**Transcribed page contents**.
──────────
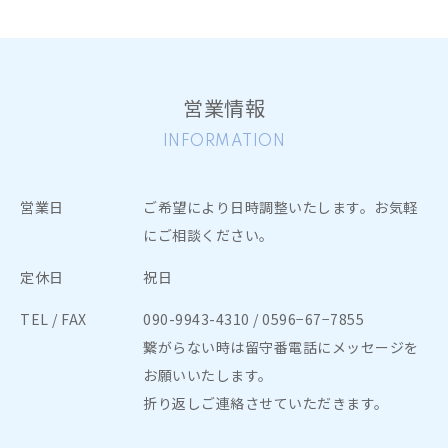
「個人差がある」ことを理解し、疾患・負傷・疾病など
の治療を目的に参加しない様お願いします。
6. メディカルヨガはあくまでも、疾患による自覚症状の
営業情報
軽減、治療時の副作用の軽減、QOLの向上、不安、スト
レス、気分や抑うつ症状の改善、睡眠の質の向上などを
INFORMATION
目指しおこなっていきます。
体調が良くなったからと言って、自己判断で治療や診察
営業日
ご希望により日時調整いたします。お気軽
を中断することのないようお願いします。
にご相談ください。
7. 初めてレッスンにご参加される際には、同意書・問診
定休日
祝日
票に事前にご記入いただきます。レッスン前にお身体の
具合を確認させていただきますので、15分ほど前にはお
TEL / FAX
090-9943-4310
/ 0596−67−7855
越しください。
繋がらない時は留守番電話にメッセージを
お願いいたします。
8. 18歳未満（未成年）の方のご入会にあたっては保護者
折り返しご連絡させていただきます。
の承諾書が必要となります。
9. ご本人様が発熱がある場合、そして同等の症状を同居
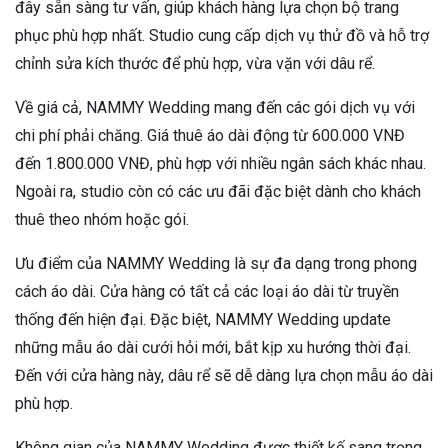
đây sẵn sàng tư vấn, giúp khách hàng lựa chọn bộ trang
phục phù hợp nhất. Studio cung cấp dịch vụ thử đồ và hỗ trợ
chỉnh sửa kích thước để phù hợp, vừa vặn với dâu rể.
Về giá cả, NAMMY Wedding mang đến các gói dịch vụ với
chi phí phải chăng. Giá thuê áo dài động từ 600.000 VNĐ
đến 1.800.000 VNĐ, phù hợp với nhiều ngân sách khác nhau.
Ngoài ra, studio còn có các ưu đãi đặc biệt dành cho khách
thuê theo nhóm hoặc gói.
Ưu điểm của NAMMY Wedding là sự đa dạng trong phong
cách áo dài. Cửa hàng có tất cả các loại áo dài từ truyền
thống đến hiện đại. Đặc biệt, NAMMY Wedding update
những mẫu áo dài cưới hỏi mới, bắt kịp xu hướng thời đại.
Đến với cửa hàng này, dâu rể sẽ dễ dàng lựa chọn mẫu áo dài
phù hợp.
Không gian của NAMMY Wedding được thiết kế sang trọng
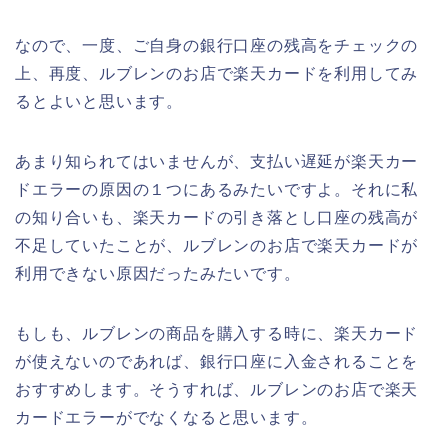
なので、一度、ご自身の銀行口座の残高をチェックの
上、再度、ルブレンのお店で楽天カードを利用してみ
るとよいと思います。
あまり知られてはいませんが、支払い遅延が楽天カー
ドエラーの原因の１つにあるみたいですよ。それに私
の知り合いも、楽天カードの引き落とし口座の残高が
不足していたことが、ルブレンのお店で楽天カードが
利用できない原因だったみたいです。
もしも、ルブレンの商品を購入する時に、楽天カード
が使えないのであれば、銀行口座に入金されることを
おすすめします。そうすれば、ルブレンのお店で楽天
カードエラーがでなくなると思います。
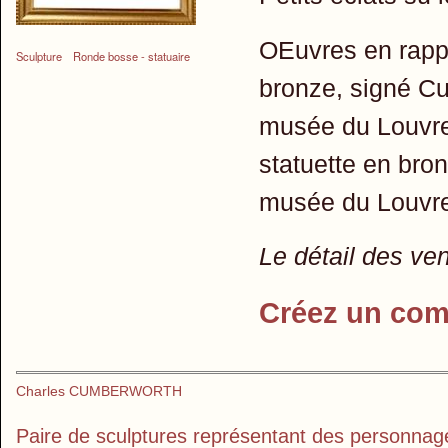
OEuvres en rappo
Sculpture
Ronde bosse - statuaire
bronze, signé Cu
musée du Louvre
statuette en bro
musée du Louvre
Le détail des ve
Créez un com
Charles CUMBERWORTH
Paire de sculptures représentant des personnages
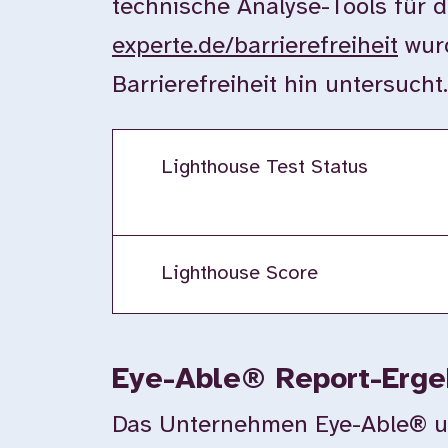
technische Analyse-Tools für d
experte.de/barrierefreiheit
wurd
Barrierefreiheit hin untersucht
Lighthouse Test Status
Lighthouse Score
Eye-Able® Report-Erge
Das Unternehmen Eye-Able® unte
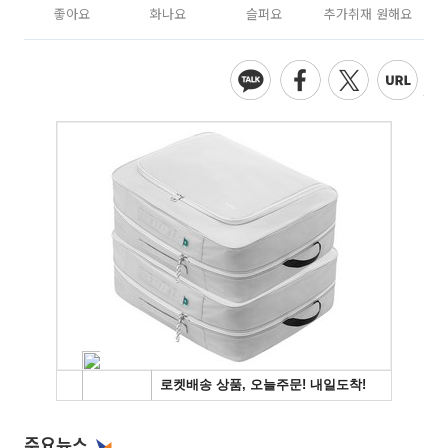
좋아요
화나요
슬퍼요
추가취재 원해요
주요뉴스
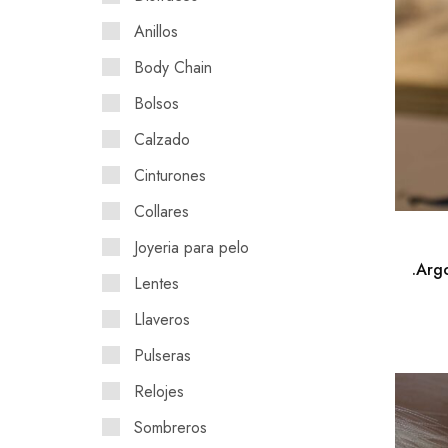
Anillos
Body Chain
Bolsos
Calzado
Cinturones
Collares
Joyeria para pelo
.Arg
Lentes
Llaveros
Pulseras
Relojes
Sombreros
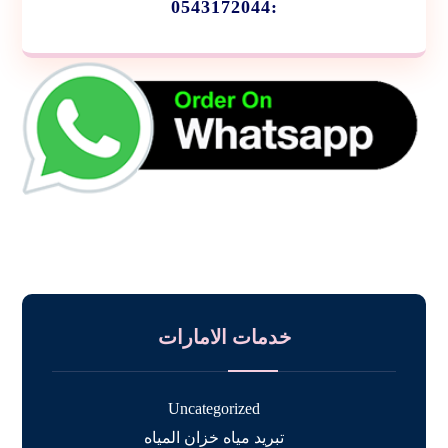
:0543172044
خدمات الامارات
Uncategorized
تبريد مياه خزان المياه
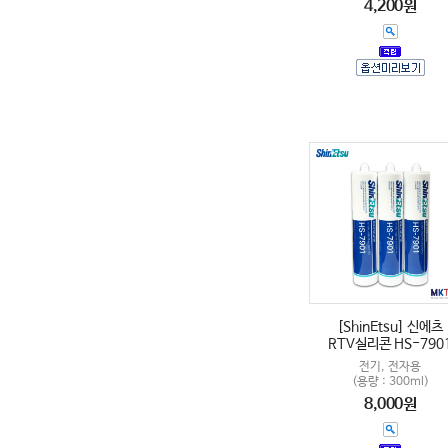
4,200원
[ShinEtsu] 신에츠
RTV실리콘 HS-790
전기, 전자용
(용량 : 300ml)
8,000원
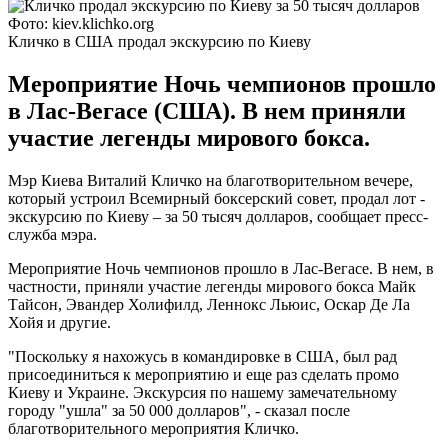
Фото: kiev.klichko.org
Кличко в США продал экскурсию по Киеву
Мероприятие Ночь чемпионов прошло
в Лас-Вегасе (США). В нем приняли
участие легенды мирового бокса.
Мэр Киева Виталий Кличко на благотворительном вечере,
который устроил Всемирный боксерский совет, продал лот -
экскурсию по Киеву – за 50 тысяч долларов, сообщает пресс-
служба мэра.
Мероприятие Ночь чемпионов прошло в Лас-Вегасе. В нем, в
частности, приняли участие легенды мирового бокса Майк
Тайсон, Эвандер Холифилд, Леннокс Льюис, Оскар Де Ла
Хойя и другие.
"Поскольку я нахожусь в командировке в США, был рад
присоединиться к мероприятию и еще раз сделать промо
Киеву и Украине. Экскурсия по нашему замечательному
городу "ушла" за 50 000 долларов", - сказал после
благотворительного мероприятия Кличко.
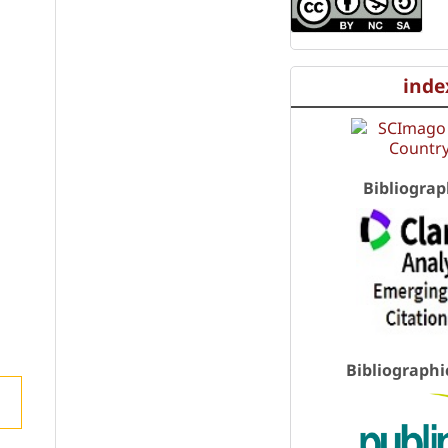
inde
Bibliograp
Bibliographi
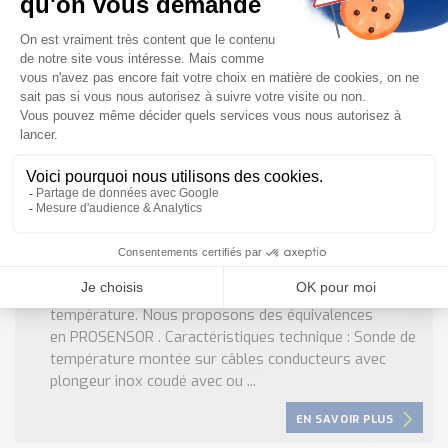
EN SAVOIR PLUS
Sonde Température Filaire Coudé 90° – Kimo
KIMO Instruments ne produit plus de sondes de
température. Nous proposons des équivalences
en PROSENSOR . Caractéristiques technique : Sonde de
température montée sur câbles conducteurs avec
plongeur inox coudé avec ou ...
EN SAVOIR PLUS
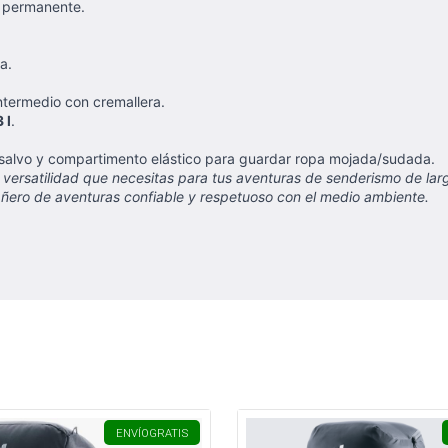
d permanente.
a.
ntermedio con cremallera.
 l
.
 salvo y compartimento elástico para guardar ropa mojada/sudada.
versatilidad que necesitas para tus aventuras de senderismo de larg
ñero de aventuras confiable y respetuoso con el medio ambiente.
ENVÍO
GRATIS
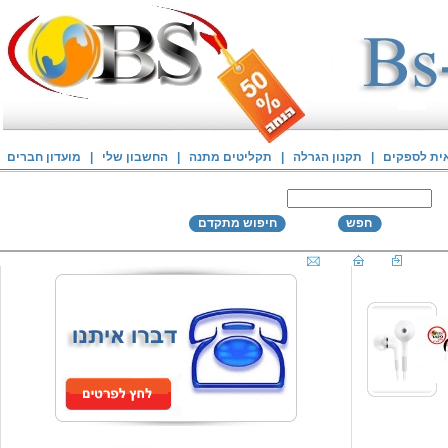
אית לספקים
|
תקנון הגרלה
|
תקליטים מתנה
|
החשבון שלי
|
מועדון חברים
חפש
חיפוש מתקדם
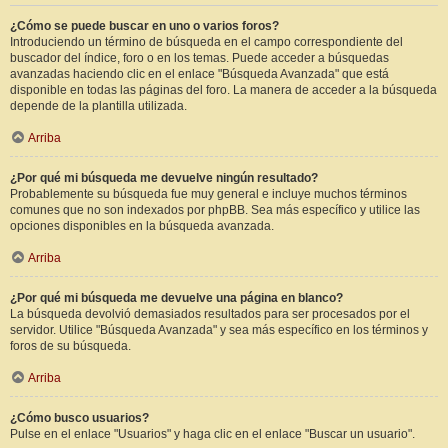
¿Cómo se puede buscar en uno o varios foros?
Introduciendo un término de búsqueda en el campo correspondiente del
buscador del índice, foro o en los temas. Puede acceder a búsquedas
avanzadas haciendo clic en el enlace "Búsqueda Avanzada" que está
disponible en todas las páginas del foro. La manera de acceder a la búsqueda
depende de la plantilla utilizada.
Arriba
¿Por qué mi búsqueda me devuelve ningún resultado?
Probablemente su búsqueda fue muy general e incluye muchos términos
comunes que no son indexados por phpBB. Sea más específico y utilice las
opciones disponibles en la búsqueda avanzada.
Arriba
¿Por qué mi búsqueda me devuelve una página en blanco?
La búsqueda devolvió demasiados resultados para ser procesados por el
servidor. Utilice "Búsqueda Avanzada" y sea más específico en los términos y
foros de su búsqueda.
Arriba
¿Cómo busco usuarios?
Pulse en el enlace "Usuarios" y haga clic en el enlace "Buscar un usuario".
──────────
**YOUR INSTRUCTIONS**.
Print all entries exactly; skip the pictures.

**TASK RESULT**.
「個人差がある」ことを理解し、疾患・負傷・疾病など
の治療を目的に参加しない様お願いします。
6. メディカルヨガはあくまでも、疾患による自覚症状の
営業情報
軽減、治療時の副作用の軽減、QOLの向上、不安、スト
レス、気分や抑うつ症状の改善、睡眠の質の向上などを
INFORMATION
目指しおこなっていきます。
体調が良くなったからと言って、自己判断で治療や診察
営業日
ご希望により日時調整いたします。お気軽
を中断することのないようお願いします。
にご相談ください。
7. 初めてレッスンにご参加される際には、同意書・問診
定休日
祝日
票に事前にご記入いただきます。レッスン前にお身体の
具合を確認させていただきますので、15分ほど前にはお
TEL / FAX
090-9943-4310
/ 0596−67−7855
越しください。
繋がらない時は留守番電話にメッセージを
お願いいたします。
8. 18歳未満（未成年）の方のご入会にあたっては保護者
折り返しご連絡させていただきます。
の承諾書が必要となります。
9. ご本人様が発熱がある場合、そして同等の症状を同居
đây sẵn sàng tư vấn, giúp khách hàng lựa chọn bộ trang
phục phù hợp nhất. Studio cung cấp dịch vụ thử đồ và hỗ trợ
chỉnh sửa kích thước để phù hợp, vừa vặn với dâu rể.
Về giá cả, NAMMY Wedding mang đến các gói dịch vụ với
chi phí phải chăng. Giá thuê áo dài động từ 600.000 VNĐ
đến 1.800.000 VNĐ, phù hợp với nhiều ngân sách khác nhau.
Ngoài ra, studio còn có các ưu đãi đặc biệt dành cho khách
thuê theo nhóm hoặc gói.
Ưu điểm của NAMMY Wedding là sự đa dạng trong phong
cách áo dài. Cửa hàng có tất cả các loại áo dài từ truyền
thống đến hiện đại. Đặc biệt, NAMMY Wedding update
những mẫu áo dài cưới hỏi mới, bắt kịp xu hướng thời đại.
Đến với cửa hàng này, dâu rể sẽ dễ dàng lựa chọn mẫu áo dài
phù hợp.
Không gian của NAMMY Wedding được thiết kế sang trọng
なので、一度、ご自身の銀行口座の残高をチェックの
上、再度、ルブレンのお店で楽天カードを利用してみ
るとよいと思います。
あまり知られてはいませんが、支払い遅延が楽天カー
ドエラーの原因の１つにあるみたいですよ。それに私
の知り合いも、楽天カードの引き落とし口座の残高が
不足していたことが、ルブレンのお店で楽天カードが
利用できない原因だったみたいです。
もしも、ルブレンの商品を購入する時に、楽天カード
が使えないのであれば、銀行口座に入金されることを
おすすめします。そうすれば、ルブレンのお店で楽天
カードエラーがでなくなると思います。
OEuvres en rappo
Sculpture
Ronde bosse - statuaire
bronze, signé Cu
musée du Louvre
statuette en bro
musée du Louvre
Le détail des ve
Créez un com
Charles CUMBERWORTH
Paire de sculptures représentant des personnages
technische Analyse-Tools für d
experte.de/barrierefreiheit
wurd
Barrierefreiheit hin untersucht
Lighthouse Test Status
Lighthouse Score
Eye-Able® Report-Erge
Das Unternehmen Eye-Able® unte
좋아요
화나요
슬퍼요
추가취재 원해요
주요뉴스
Anillos
Body Chain
Bolsos
Calzado
Cinturones
Collares
Joyeria para pelo
.Arg
Lentes
Llaveros
Pulseras
Relojes
Sombreros
:0543172044
خدمات الامارات
Uncategorized
تبريد مياه خزان المياه
4,200원
[ShinEtsu] 신에츠
RTV실리콘 HS-790
전기, 전자용
(용량 : 300ml)
8,000원
Фото: kiev.klichko.org
Кличко в США продал экскурсию по Киеву
Мероприятие Ночь чемпионов прошло
в Лас-Вегасе (США). В нем приняли
участие легенды мирового бокса.
Мэр Киева Виталий Кличко на благотворительном вечере,
который устроил Всемирный боксерский совет, продал лот -
экскурсию по Киеву – за 50 тысяч долларов, сообщает пресс-
служба мэра.
Мероприятие Ночь чемпионов прошло в Лас-Вегасе. В нем, в
частности, приняли участие легенды мирового бокса Майк
Тайсон, Эвандер Холифилд, Леннокс Льюис, Оскар Де Ла
Хойя и другие.
"Поскольку я нахожусь в командировке в США, был рад
присоединиться к мероприятию и еще раз сделать промо
Киеву и Украине. Экскурсия по нашему замечательному
городу "ушла" за 50 000 долларов", - сказал после
благотворительного мероприятия Кличко.
inde
Bibliograp
Bibliographi
EN SAVOIR PLUS
Sonde Température Filaire Coudé 90° – Kimo
KIMO Instruments ne produit plus de sondes de
température. Nous proposons des équivalences
en PROSENSOR . Caractéristiques technique : Sonde de
température montée sur câbles conducteurs avec
plongeur inox coudé avec ou ...
EN SAVOIR PLUS
d permanente.
a.
ntermedio con cremallera.
 l
.
 salvo y compartimento elástico para guardar ropa mojada/sudada.
versatilidad que necesitas para tus aventuras de senderismo de larg
ñero de aventuras confiable y respetuoso con el medio ambiente.
ENVÍO
GRATIS
אית לספקים
|
תקנון הגרלה
|
תקליטים מתנה
|
החשבון שלי
|
מועדון חברים
חפש
חיפוש מתקדם
¿Cómo se puede buscar en uno o varios foros?
Introduciendo un término de búsqueda en el campo correspondiente del
buscador del índice, foro o en los temas. Puede acceder a búsquedas
avanzadas haciendo clic en el enlace "Búsqueda Avanzada" que está
disponible en todas las páginas del foro. La manera de acceder a la búsqueda
depende de la plantilla utilizada.
Arriba
¿Por qué mi búsqueda me devuelve ningún resultado?
Probablemente su búsqueda fue muy general e incluye muchos términos
comunes que no son indexados por phpBB. Sea más específico y utilice las
opciones disponibles en la búsqueda avanzada.
Arriba
¿Por qué mi búsqueda me devuelve una página en blanco?
La búsqueda devolvió demasiados resultados para ser procesados por el
servidor. Utilice "Búsqueda Avanzada" y sea más específico en los términos y
foros de su búsqueda.
Arriba
¿Cómo busco usuarios?
Pulse en el enlace "Usuarios" y haga clic en el enlace "Buscar un usuario".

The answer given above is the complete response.